The palmyra leaves are used in weaving and handicrafts to make mats, baskets, umbrellas, fans, and other materials. It is also used in thatching of roofs and for constructing fences. The dried leaves are used as a fuel, and as manure and fodder for cattle. The palmyra palm yields five types of fibers of which three are extracted from leaves and its associated parts. The fibers are water resistant and impervious to certain chemicals, and find extensive applications. They are used to make brushes, brooms, and for weaving into ropes.

===Sprouts===

Palmyra sprout

Palmyra sprouts are tubers that are obtained when the palymra seed is germinated. Per 100 grams, these sprouts contain 8.5 grams of proteins, 7.3 grams of dietary fiber, and 118.4 calories. It can be consumed raw or boiled and roasted. It is used as an ingredient, similar to other tuber vegetables, in Indian cuisine. It is also dried and powdered to make flour, and cooked into sweets and desserts. The roots are dried and smoked and used as a folk remedy for nasal complaints. The fruit yields a type of fiber, and studies have indicated that the fruit shell extract inhibits corrosion of steel, which can have industrial applications.

===Trunk===
The hard trunk is used as a construction material. It is also used to make furniture, and other wooden implements such as sticks and handles for canes. It is used for making pedestrial bridges. It is also used as firewood and can be burned to make charcoal.

==Culture and symbolism==
In the Hindu epic Mahabharata, the palmyra tree is depicted as part of the ensign of Balarama and Bhishma. Panaiveriyamman (named after panai, the Tamil name for the tree), also known as Taalavaasini, is an ancient tree deity related to fertility.

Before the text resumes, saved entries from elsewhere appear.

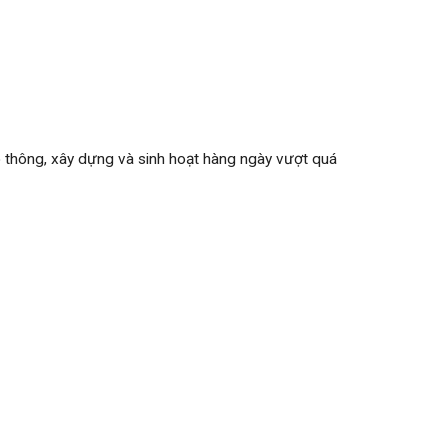
ao thông, xây dựng và sinh hoạt hàng ngày vượt quá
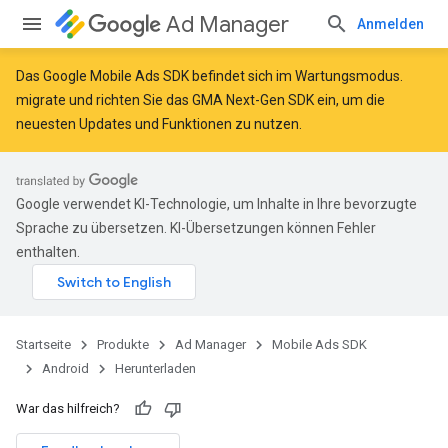
Ad Manager
Anmelden
Das Google Mobile Ads SDK befindet sich im Wartungsmodus.
migrate
und
richten Sie das GMA Next-Gen SDK ein
, um die
neuesten Updates und Funktionen zu nutzen.
Google verwendet KI-Technologie, um Inhalte in Ihre bevorzugte
Sprache zu übersetzen. KI-Übersetzungen können Fehler
enthalten.
Startseite
Produkte
Ad Manager
Mobile Ads SDK
Android
Herunterladen
War das hilfreich?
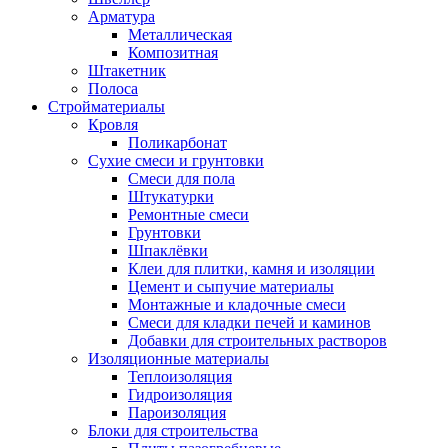
Арматура
Металлическая
Композитная
Штакетник
Полоса
Стройматериалы
Кровля
Поликарбонат
Сухие смеси и грунтовки
Смеси для пола
Штукатурки
Ремонтные смеси
Грунтовки
Шпаклёвки
Клеи для плитки, камня и изоляции
Цемент и сыпучие материалы
Монтажные и кладочные смеси
Смеси для кладки печей и каминов
Добавки для строительных растворов
Изоляционные материалы
Теплоизоляция
Гидроизоляция
Пароизоляция
Блоки для строительства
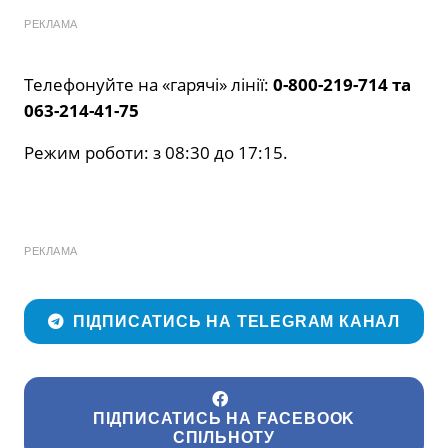
РЕКЛАМА
Телефонуйте на «гарячі» лінії:
0-800-219-714 та
063-214-41-75
Режим роботи: з 08:30 до 17:15.
РЕКЛАМА
ПІДПИСАТИСЬ НА TELEGRAM КАНАЛ
ПІДПИСАТИСЬ НА FACEBOOK
СПІЛЬНОТУ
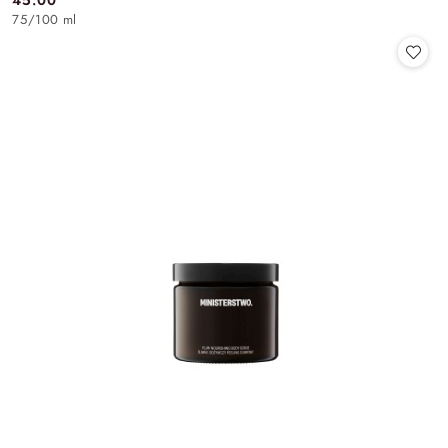
45.00
Cena:
75
/
100 ml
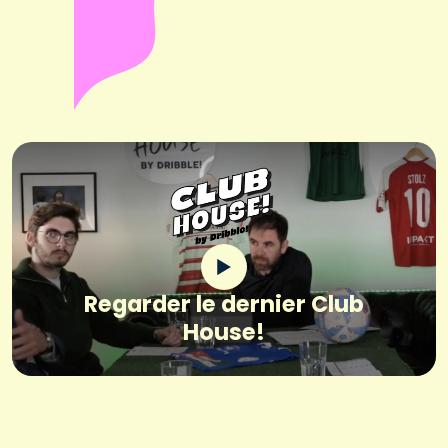
Regarder le dernier Club
House!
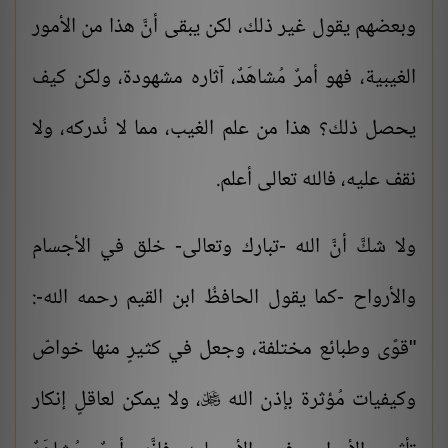
وبعضهم يقول غير ذلك، لكن يبقى أنَّ هذا من الأمور
الغيبية، فهو أمرٌ مُشاهَدٌ، آثاره مشهودة، ولكن كيف
يحصل ذلك؟ هذا من علم الغيب، مما لا نُدركه، ولا
نقف عليه، فالله تعالى أعلم.
ولا شكَّ أنَّ الله -تبارك وتعالى- خلق في الأجسام
والأرواح -كما يقول الحافظُ ابن القيم رحمه الله-:
"قوًى وطبائع مختلفة، وجعل في كثيرٍ منها خواصّ
وكيفيات مُؤثرة بإذن الله
، ولا يمكن لعاقلٍ إنكار

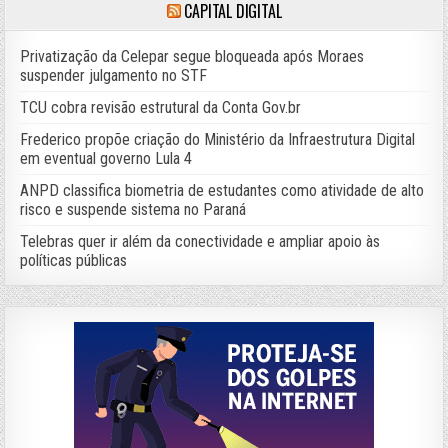
CAPITAL DIGITAL
Privatização da Celepar segue bloqueada após Moraes
suspender julgamento no STF
TCU cobra revisão estrutural da Conta Gov.br
Frederico propõe criação do Ministério da Infraestrutura Digital
em eventual governo Lula 4
ANPD classifica biometria de estudantes como atividade de alto
risco e suspende sistema no Paraná
Telebras quer ir além da conectividade e ampliar apoio às
políticas públicas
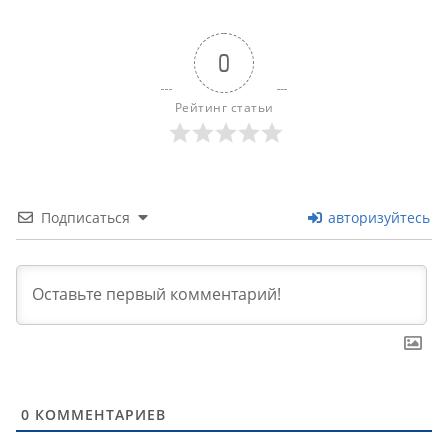
0
Рейтинг статьи
Подписаться
авторизуйтесь
0
КОММЕНТАРИЕВ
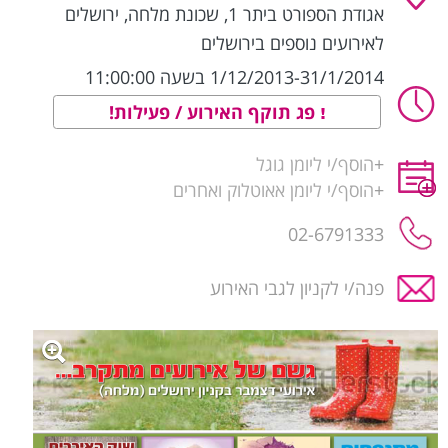
אגודת הספורט ביתר 1, שכונת מלחה
,
ירושלים
לאירועים נוספים בירושלים
1/12/2013-31/1/2014 בשעה 11:00:00
פג תוקף האירוע / פעילות!
+
הוסף/י ליומן גוגל
+
הוסף/י ליומן אאוטלוק ואחרים
02-6791333
פנה/י לקניון לגבי האירוע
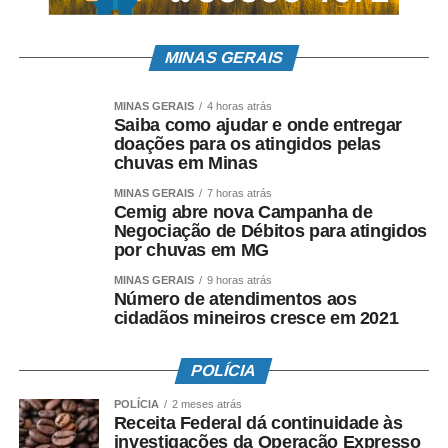
MINAS GERAIS
MINAS GERAIS
4 horas atrás
Saiba como ajudar e onde entregar
doações para os atingidos pelas
chuvas em Minas
MINAS GERAIS
7 horas atrás
Cemig abre nova Campanha de
Negociação de Débitos para atingidos
por chuvas em MG
MINAS GERAIS
9 horas atrás
Número de atendimentos aos
cidadãos mineiros cresce em 2021
POLÍCIA
POLÍCIA
2 meses atrás
Receita Federal dá continuidade às
investigações da Operação Expresso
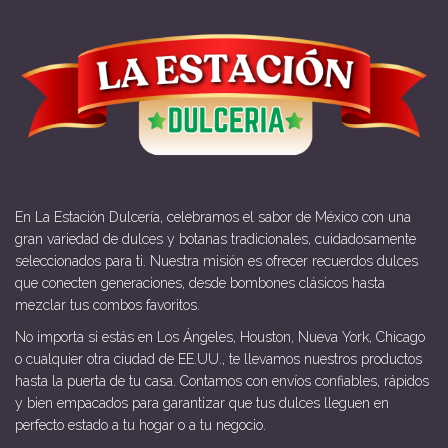
En La Estación Dulcería, celebramos el sabor de México con una
gran variedad de dulces y botanas tradicionales, cuidadosamente
seleccionados para ti. Nuestra misión es ofrecer recuerdos dulces
que conecten generaciones, desde bombones clásicos hasta
mezclar tus combos favoritos.
No importa si estás en Los Ángeles, Houston, Nueva York, Chicago
o cualquier otra ciudad de EE.UU., te llevamos nuestros productos
hasta la puerta de tu casa. Contamos con envíos confiables, rápidos
y bien empacados para garantizar que tus dulces lleguen en
perfecto estado a tu hogar o a tu negocio.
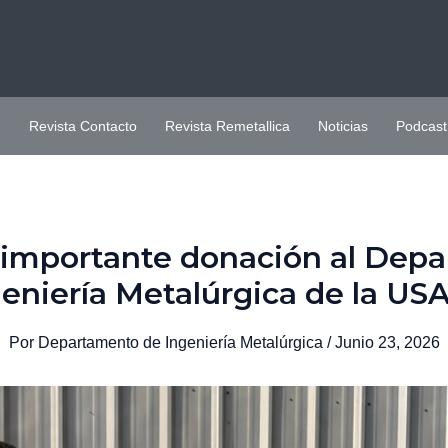
H
Revista Contacto
Revista Remetallica
Noticias
Podcast
a importante donación al Dep
eniería Metalúrgica de la US
Por
Departamento de Ingeniería Metalúrgica
/
Junio 23, 2026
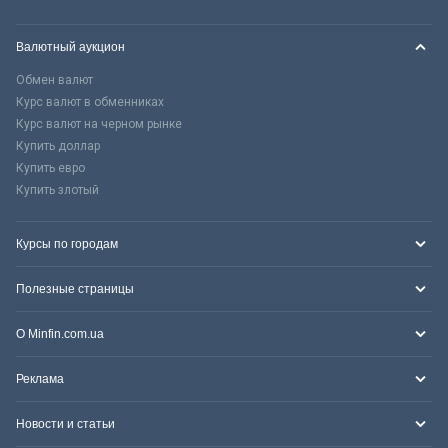
Валютный аукцион
Обмен валют
Курс валют в обменниках
Курс валют на черном рынке
Купить доллар
Купить евро
Купить злотый
Курсы по городам
Полезные страницы
О Minfin.com.ua
Реклама
Новости и статьи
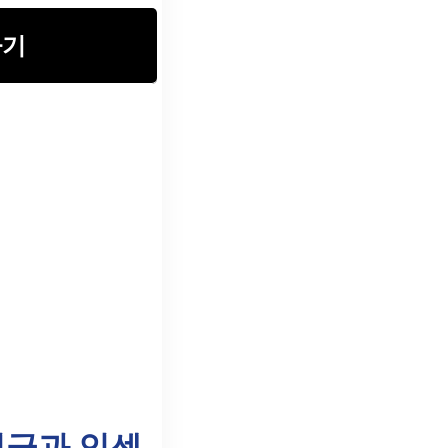
하기
지급과 인센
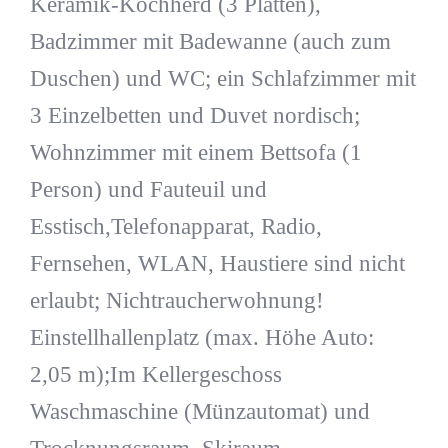
Keramik-Kochherd (3 Platten),
Badzimmer mit Badewanne (auch zum
Duschen) und WC; ein Schlafzimmer mit
3 Einzelbetten und Duvet nordisch;
Wohnzimmer mit einem Bettsofa (1
Person) und Fauteuil und
Esstisch,Telefonapparat, Radio,
Fernsehen, WLAN, Haustiere sind nicht
erlaubt; Nichtraucherwohnung!
Einstellhallenplatz (max. Höhe Auto:
2,05 m);Im Kellergeschoss
Waschmaschine (Münzautomat) und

The palmyra tree is a national symbol of Cambodia. It is designated as the official state tree of the Indian state of Tamil Nadu, and a symbol of the Indonesian province of South Sulawesi. The tree features prominently on the official emblem of the Northern Province of Sri Lanka, denoted as a symbol of strength and the traditional livelihood of the people. The trees are considered a symbol of Anyar, the dry zone of Myanmar. The palmyra frond is part of the logo of Dewan Bahasa dan Pustaka, Malaysia's language regulatory board.

Talgach is a popular Bengali poem by Rabindranath Tagore. Thai poet Sunthorn Phu mentions the tree in his poems.